##### EXTRACTED MATERIAL #####
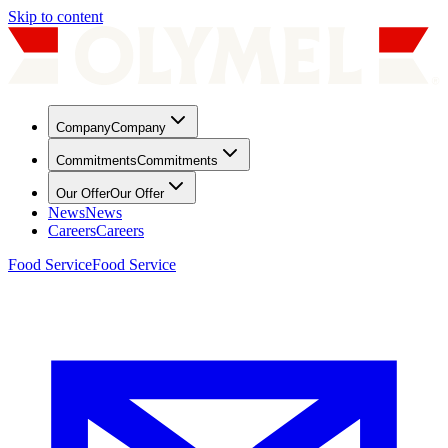
Skip to content
Company
Company
Commitments
Commitments
Our Offer
Our Offer
News
News
Careers
Careers
Food Service
Food Service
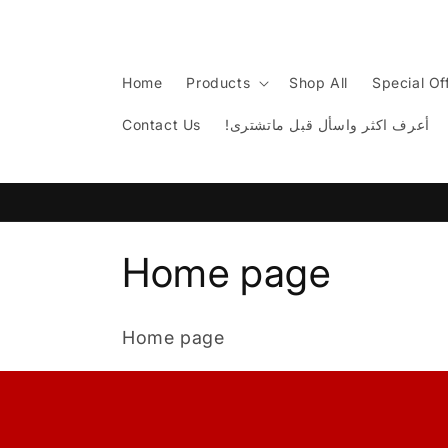
Skip to
content
Home
Products
Shop All
Special Of
Contact Us
!أعرف اكثر واسأل قبل ماتشترى
C
Home page
o
Home page
l
l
#####
When copying the entries above, keep each word as it is and exclude any image.

Skip to content
Company
Company
Commitments
Commitments
Our Offer
Our Offer
News
News
Careers
Careers
Food Service
Food Service
Skip to
content
Home
Products
Shop All
Special Of
Contact Us
!أعرف اكثر واسأل قبل ماتشترى
C
Home page
o
Home page
l
l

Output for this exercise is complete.